START Records for the exercise
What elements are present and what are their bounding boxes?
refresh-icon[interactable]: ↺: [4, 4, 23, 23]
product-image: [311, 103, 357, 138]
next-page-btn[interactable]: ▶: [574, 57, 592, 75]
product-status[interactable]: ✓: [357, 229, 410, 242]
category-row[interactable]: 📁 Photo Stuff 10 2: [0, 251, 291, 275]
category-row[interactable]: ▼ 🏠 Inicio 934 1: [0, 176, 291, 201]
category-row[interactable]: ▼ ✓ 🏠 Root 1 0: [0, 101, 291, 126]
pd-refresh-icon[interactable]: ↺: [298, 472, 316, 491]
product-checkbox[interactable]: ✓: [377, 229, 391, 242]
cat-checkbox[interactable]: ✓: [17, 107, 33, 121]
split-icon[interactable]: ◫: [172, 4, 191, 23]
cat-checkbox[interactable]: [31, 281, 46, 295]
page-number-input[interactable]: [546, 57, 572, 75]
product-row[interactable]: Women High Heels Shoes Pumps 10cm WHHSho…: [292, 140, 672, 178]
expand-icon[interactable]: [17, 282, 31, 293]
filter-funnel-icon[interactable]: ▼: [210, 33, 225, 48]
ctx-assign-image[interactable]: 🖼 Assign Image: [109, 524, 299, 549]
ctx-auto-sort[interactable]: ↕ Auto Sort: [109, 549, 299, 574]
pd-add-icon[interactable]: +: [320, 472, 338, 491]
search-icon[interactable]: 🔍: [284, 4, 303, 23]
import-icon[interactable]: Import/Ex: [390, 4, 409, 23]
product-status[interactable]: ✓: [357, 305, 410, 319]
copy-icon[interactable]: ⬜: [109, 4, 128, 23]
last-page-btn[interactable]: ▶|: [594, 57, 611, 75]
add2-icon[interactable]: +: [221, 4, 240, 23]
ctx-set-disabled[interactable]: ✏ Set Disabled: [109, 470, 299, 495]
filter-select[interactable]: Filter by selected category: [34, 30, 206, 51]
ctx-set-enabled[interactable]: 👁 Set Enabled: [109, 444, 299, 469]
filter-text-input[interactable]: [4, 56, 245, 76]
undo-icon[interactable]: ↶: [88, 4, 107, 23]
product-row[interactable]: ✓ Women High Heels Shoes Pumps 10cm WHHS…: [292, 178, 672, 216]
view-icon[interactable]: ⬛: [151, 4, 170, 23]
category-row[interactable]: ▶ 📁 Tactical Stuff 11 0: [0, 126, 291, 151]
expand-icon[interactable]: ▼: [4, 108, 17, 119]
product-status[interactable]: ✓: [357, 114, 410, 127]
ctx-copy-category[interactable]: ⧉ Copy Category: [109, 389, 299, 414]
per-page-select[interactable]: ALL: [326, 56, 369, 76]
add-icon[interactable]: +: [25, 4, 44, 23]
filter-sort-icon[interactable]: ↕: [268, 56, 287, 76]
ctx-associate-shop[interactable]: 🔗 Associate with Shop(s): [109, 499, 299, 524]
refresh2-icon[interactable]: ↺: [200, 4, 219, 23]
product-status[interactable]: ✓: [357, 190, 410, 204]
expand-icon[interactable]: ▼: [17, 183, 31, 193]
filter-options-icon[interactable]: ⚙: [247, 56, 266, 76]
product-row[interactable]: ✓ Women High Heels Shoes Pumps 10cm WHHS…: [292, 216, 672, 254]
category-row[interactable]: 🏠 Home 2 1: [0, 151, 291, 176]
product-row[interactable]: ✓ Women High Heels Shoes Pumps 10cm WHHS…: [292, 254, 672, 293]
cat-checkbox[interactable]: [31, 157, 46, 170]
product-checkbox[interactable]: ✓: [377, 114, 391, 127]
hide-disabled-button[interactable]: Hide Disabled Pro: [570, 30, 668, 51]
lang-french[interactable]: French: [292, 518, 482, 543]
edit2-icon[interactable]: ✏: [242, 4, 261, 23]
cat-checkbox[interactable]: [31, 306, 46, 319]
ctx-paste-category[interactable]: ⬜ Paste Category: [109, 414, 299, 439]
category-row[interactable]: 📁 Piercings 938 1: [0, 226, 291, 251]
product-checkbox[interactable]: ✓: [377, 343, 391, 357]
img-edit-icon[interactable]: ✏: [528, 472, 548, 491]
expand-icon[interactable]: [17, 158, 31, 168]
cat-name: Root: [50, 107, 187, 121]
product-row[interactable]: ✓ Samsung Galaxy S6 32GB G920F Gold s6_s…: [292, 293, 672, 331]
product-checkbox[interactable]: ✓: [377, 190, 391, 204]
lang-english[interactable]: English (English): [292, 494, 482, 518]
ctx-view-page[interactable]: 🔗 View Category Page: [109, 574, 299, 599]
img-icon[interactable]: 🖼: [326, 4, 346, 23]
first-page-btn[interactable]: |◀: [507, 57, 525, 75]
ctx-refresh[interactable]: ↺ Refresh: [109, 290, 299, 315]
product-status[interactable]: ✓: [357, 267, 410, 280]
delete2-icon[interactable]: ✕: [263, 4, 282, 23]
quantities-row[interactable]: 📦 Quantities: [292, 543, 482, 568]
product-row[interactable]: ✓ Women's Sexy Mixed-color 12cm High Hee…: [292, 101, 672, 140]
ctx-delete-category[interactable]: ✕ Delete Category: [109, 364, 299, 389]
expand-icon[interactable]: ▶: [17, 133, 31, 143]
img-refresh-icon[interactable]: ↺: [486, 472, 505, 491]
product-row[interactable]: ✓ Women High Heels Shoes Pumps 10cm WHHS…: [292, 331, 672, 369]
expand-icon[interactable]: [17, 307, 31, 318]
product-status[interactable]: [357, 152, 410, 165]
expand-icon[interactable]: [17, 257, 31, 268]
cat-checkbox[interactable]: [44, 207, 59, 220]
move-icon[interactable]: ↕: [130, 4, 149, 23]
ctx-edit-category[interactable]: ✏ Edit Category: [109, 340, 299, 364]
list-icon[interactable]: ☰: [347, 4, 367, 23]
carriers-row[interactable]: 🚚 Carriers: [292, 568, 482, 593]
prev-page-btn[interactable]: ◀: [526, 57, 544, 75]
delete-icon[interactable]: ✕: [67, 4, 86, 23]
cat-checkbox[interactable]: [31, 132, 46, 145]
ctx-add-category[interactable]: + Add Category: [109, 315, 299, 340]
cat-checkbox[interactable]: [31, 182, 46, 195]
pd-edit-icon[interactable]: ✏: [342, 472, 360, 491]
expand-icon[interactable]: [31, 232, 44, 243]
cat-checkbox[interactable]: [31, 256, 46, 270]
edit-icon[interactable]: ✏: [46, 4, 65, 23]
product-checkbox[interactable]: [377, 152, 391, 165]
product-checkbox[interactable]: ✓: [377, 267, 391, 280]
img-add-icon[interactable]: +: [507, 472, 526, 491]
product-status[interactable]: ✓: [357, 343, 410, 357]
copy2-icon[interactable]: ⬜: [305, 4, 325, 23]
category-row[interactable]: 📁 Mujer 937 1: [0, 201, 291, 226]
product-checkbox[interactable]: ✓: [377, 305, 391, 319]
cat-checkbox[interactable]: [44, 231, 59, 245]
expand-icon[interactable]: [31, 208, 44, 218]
END Records for the exercise
_About this task_: Write down all the entries again without a single difference.

_Answer to the problem_:
What elements are present and what are their bounding boxes?
refresh-icon[interactable]: ↺: [4, 4, 23, 23]
product-image: [311, 103, 357, 138]
next-page-btn[interactable]: ▶: [574, 57, 592, 75]
product-status[interactable]: ✓: [357, 229, 410, 242]
category-row[interactable]: 📁 Photo Stuff 10 2: [0, 251, 291, 275]
category-row[interactable]: ▼ 🏠 Inicio 934 1: [0, 176, 291, 201]
category-row[interactable]: ▼ ✓ 🏠 Root 1 0: [0, 101, 291, 126]
pd-refresh-icon[interactable]: ↺: [298, 472, 316, 491]
product-checkbox[interactable]: ✓: [377, 229, 391, 242]
cat-checkbox[interactable]: ✓: [17, 107, 33, 121]
split-icon[interactable]: ◫: [172, 4, 191, 23]
cat-checkbox[interactable]: [31, 281, 46, 295]
page-number-input[interactable]: [546, 57, 572, 75]
product-row[interactable]: Women High Heels Shoes Pumps 10cm WHHSho…: [292, 140, 672, 178]
expand-icon[interactable]: [17, 282, 31, 293]
filter-funnel-icon[interactable]: ▼: [210, 33, 225, 48]
ctx-assign-image[interactable]: 🖼 Assign Image: [109, 524, 299, 549]
ctx-auto-sort[interactable]: ↕ Auto Sort: [109, 549, 299, 574]
pd-add-icon[interactable]: +: [320, 472, 338, 491]
search-icon[interactable]: 🔍: [284, 4, 303, 23]
import-icon[interactable]: Import/Ex: [390, 4, 409, 23]
product-status[interactable]: ✓: [357, 305, 410, 319]
copy-icon[interactable]: ⬜: [109, 4, 128, 23]
last-page-btn[interactable]: ▶|: [594, 57, 611, 75]
add2-icon[interactable]: +: [221, 4, 240, 23]
ctx-set-disabled[interactable]: ✏ Set Disabled: [109, 470, 299, 495]
filter-select[interactable]: Filter by selected category: [34, 30, 206, 51]
ctx-set-enabled[interactable]: 👁 Set Enabled: [109, 444, 299, 469]
filter-text-input[interactable]: [4, 56, 245, 76]
undo-icon[interactable]: ↶: [88, 4, 107, 23]
product-row[interactable]: ✓ Women High Heels Shoes Pumps 10cm WHHS…: [292, 178, 672, 216]
view-icon[interactable]: ⬛: [151, 4, 170, 23]
category-row[interactable]: ▶ 📁 Tactical Stuff 11 0: [0, 126, 291, 151]
expand-icon[interactable]: ▼: [4, 108, 17, 119]
product-status[interactable]: ✓: [357, 114, 410, 127]
ctx-copy-category[interactable]: ⧉ Copy Category: [109, 389, 299, 414]
per-page-select[interactable]: ALL: [326, 56, 369, 76]
add-icon[interactable]: +: [25, 4, 44, 23]
filter-sort-icon[interactable]: ↕: [268, 56, 287, 76]
ctx-associate-shop[interactable]: 🔗 Associate with Shop(s): [109, 499, 299, 524]
refresh2-icon[interactable]: ↺: [200, 4, 219, 23]
product-status[interactable]: ✓: [357, 190, 410, 204]
expand-icon[interactable]: ▼: [17, 183, 31, 193]
filter-options-icon[interactable]: ⚙: [247, 56, 266, 76]
product-row[interactable]: ✓ Women High Heels Shoes Pumps 10cm WHHS…: [292, 216, 672, 254]
category-row[interactable]: 🏠 Home 2 1: [0, 151, 291, 176]
product-row[interactable]: ✓ Women High Heels Shoes Pumps 10cm WHHS…: [292, 254, 672, 293]
cat-checkbox[interactable]: [31, 157, 46, 170]
product-checkbox[interactable]: ✓: [377, 114, 391, 127]
hide-disabled-button[interactable]: Hide Disabled Pro: [570, 30, 668, 51]
lang-french[interactable]: French: [292, 518, 482, 543]
edit2-icon[interactable]: ✏: [242, 4, 261, 23]
cat-checkbox[interactable]: [31, 306, 46, 319]
ctx-paste-category[interactable]: ⬜ Paste Category: [109, 414, 299, 439]
category-row[interactable]: 📁 Piercings 938 1: [0, 226, 291, 251]
product-checkbox[interactable]: ✓: [377, 343, 391, 357]
img-edit-icon[interactable]: ✏: [528, 472, 548, 491]
expand-icon[interactable]: [17, 158, 31, 168]
cat-name: Root: [50, 107, 187, 121]
product-row[interactable]: ✓ Samsung Galaxy S6 32GB G920F Gold s6_s…: [292, 293, 672, 331]
product-checkbox[interactable]: ✓: [377, 190, 391, 204]
lang-english[interactable]: English (English): [292, 494, 482, 518]
ctx-view-page[interactable]: 🔗 View Category Page: [109, 574, 299, 599]
img-icon[interactable]: 🖼: [326, 4, 346, 23]
first-page-btn[interactable]: |◀: [507, 57, 525, 75]
ctx-refresh[interactable]: ↺ Refresh: [109, 290, 299, 315]
product-status[interactable]: ✓: [357, 267, 410, 280]
delete2-icon[interactable]: ✕: [263, 4, 282, 23]
quantities-row[interactable]: 📦 Quantities: [292, 543, 482, 568]
product-row[interactable]: ✓ Women's Sexy Mixed-color 12cm High Hee…: [292, 101, 672, 140]
ctx-delete-category[interactable]: ✕ Delete Category: [109, 364, 299, 389]
expand-icon[interactable]: ▶: [17, 133, 31, 143]
img-refresh-icon[interactable]: ↺: [486, 472, 505, 491]
product-row[interactable]: ✓ Women High Heels Shoes Pumps 10cm WHHS…: [292, 331, 672, 369]
expand-icon[interactable]: [17, 307, 31, 318]
product-status[interactable]: [357, 152, 410, 165]
expand-icon[interactable]: [17, 257, 31, 268]
cat-checkbox[interactable]: [44, 207, 59, 220]
move-icon[interactable]: ↕: [130, 4, 149, 23]
ctx-edit-category[interactable]: ✏ Edit Category: [109, 340, 299, 364]
list-icon[interactable]: ☰: [347, 4, 367, 23]
carriers-row[interactable]: 🚚 Carriers: [292, 568, 482, 593]
prev-page-btn[interactable]: ◀: [526, 57, 544, 75]
delete-icon[interactable]: ✕: [67, 4, 86, 23]
cat-checkbox[interactable]: [31, 132, 46, 145]
ctx-add-category[interactable]: + Add Category: [109, 315, 299, 340]
cat-checkbox[interactable]: [31, 182, 46, 195]
pd-edit-icon[interactable]: ✏: [342, 472, 360, 491]
expand-icon[interactable]: [31, 232, 44, 243]
cat-checkbox[interactable]: [31, 256, 46, 270]
edit-icon[interactable]: ✏: [46, 4, 65, 23]
product-checkbox[interactable]: [377, 152, 391, 165]
product-checkbox[interactable]: ✓: [377, 267, 391, 280]
img-add-icon[interactable]: +: [507, 472, 526, 491]
product-status[interactable]: ✓: [357, 343, 410, 357]
copy2-icon[interactable]: ⬜: [305, 4, 325, 23]
category-row[interactable]: 📁 Mujer 937 1: [0, 201, 291, 226]
product-checkbox[interactable]: ✓: [377, 305, 391, 319]
cat-checkbox[interactable]: [44, 231, 59, 245]
expand-icon[interactable]: [31, 208, 44, 218]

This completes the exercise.